Stories of Tzadikim / 10 a Jewish game
Hold on to Shabbos with
Stories of Tzadikim
With Rav Yussie Zakutinsky
Gut voch everybody. Let me tell you a Maiseh. One of the great tzadikim was the holy Ruzhyner. Reb Yisroel of Ruzhyn. He was a unique tzadik even since he was a child, the truth even from before he was born. Tzadikim say that when his mother was pregnant with him whenever she would go to a chashuv tzadik, they would stand up for her. The tzadik would say I don’t know who it is that you’re carrying, but whoever you’re carrying is a big neshama. From the time he came to the world he was mamash Kulo Ohr.

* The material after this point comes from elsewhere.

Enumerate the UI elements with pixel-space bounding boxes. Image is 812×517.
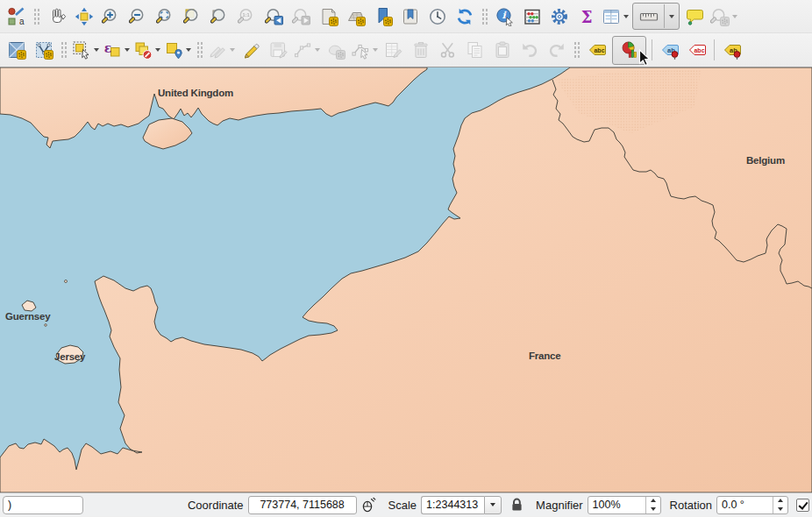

There’s a Maiseh we have from the Ruzyner from when he was 7 or 8 years old. His father took little Yisroel to the side, and told bhim you’re already 8 years old and very smart. I want to teach you something. He asks what is it? His father says I want to teach you how to play chess. Listen, it’s a really interesting game, it challenges the mind, many tzadikim would play so he wanted to teach his son. Yisroel the little Ruzhyner is sitting next to his father who’s going through the chess-board introducing all the pieces.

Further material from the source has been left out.